Hemophilia and Bleeding Disorders (Arkansas Center for Bleeding Disorders)

At Arkansas Children's, your child will benefit from receiving treatment from leading experts in hemophilia and bleeding disorders. We are the first and only Hemophilia Treatment Center in Arkansas and we are a designated Comprehensive Hemophilia Treatment Center by the Department of Health and Human Services’ Maternal Child Health Bureau. We also are certified by the National Hemophilia Foundation for providing comprehensive care to children and teens with bleeding disorders.

Possible Treatments

Bleeding disorder treatments aim to keep your child healthy, safe and free from complications. We provide:

• Clinical management
• Laboratory evaluation
• Factor replacement
• Comprehensive evaluation by specialists (such as orthopedists)
• Physical therapy

We’ll work with you to create the best treatment plan for your child’s specific type of bleeding disorder.
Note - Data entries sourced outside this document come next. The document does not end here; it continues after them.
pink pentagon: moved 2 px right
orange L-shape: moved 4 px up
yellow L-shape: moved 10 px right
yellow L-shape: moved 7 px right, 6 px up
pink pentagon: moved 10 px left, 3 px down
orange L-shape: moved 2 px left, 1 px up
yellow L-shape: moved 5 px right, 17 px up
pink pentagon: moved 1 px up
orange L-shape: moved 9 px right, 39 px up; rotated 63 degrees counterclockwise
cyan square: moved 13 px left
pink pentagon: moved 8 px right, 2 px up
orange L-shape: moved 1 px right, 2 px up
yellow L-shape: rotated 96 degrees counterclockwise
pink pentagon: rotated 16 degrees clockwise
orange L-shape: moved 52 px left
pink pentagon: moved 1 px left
Get help paying for treatments

We participate in the federal the 340B Pharmacy Program The 340B Pharmacy Program lets Arkansas Children’s purchase hemophilia factor replacements at reduced prices. When you enroll in the program, the factor replacement is delivered to your home.

All revenues from the program are invested back into the care and treatments we provide, such as:

• Patient services
• Care coordination
• Research

Participation in the 340B Pharmacy Program lets us continue to grow and expand the Arkansas Center for Bleeding Disorders and the programs we offer to our patients.

Clinical Trials

Your child may also be able to take part in a clinical trial for hemophilia or another bleeding disorder. We are currently participating in several different trials. Talk with your child’s doctor to find out if he or she child can benefit from one of these studies.

• American Thrombosis and Hemophilia Network (ATHN). We are a participating hemophilia treatment center in the ATHN, a nonprofit organization dedicated to improving the lives of people affected by bleeding and clotting disorders. We participate in various registry studies, such as:
  • My Life, Our Future. This is a biology/registry study that offers free genotyping to patients and their families.
  • Community Counts. The Community Counts project is gathering data to learn more about patients with bleeding and clotting disorders at hemophilia treatment centers nationwide. The goal is to increase knowledge of inhibitors and other complications, reduce and prevent them from happening, and ultimately improve the quality of life for people with bleeding disorders. The project is led by the American Thrombosis and Hemophilia Network (ATHN) in partnership with the U.S. Hemophilia Treatment Center Network and the Centers for Disease Control and Prevention (CDC).
• Study of extended half-life factor in newly diagnosed patients. This is an open-label, multicenter evaluation of the safety and efficacy of recombinant coagulation factor VIII Fc fusion protein in the prevention and treatment of bleeding in previously untreated patients with severe Hemophilia A.
• EINSTEIN Junior Phase II: oral rivaroxaban in children with venous thrombosis. This is a 30-day, open-label, active-controlled, randomized study of the safety, efficacy and the pharmacokinetic and pharmacodynamic properties of oral rivaroxaban in children with various manifestations of venous thrombosis.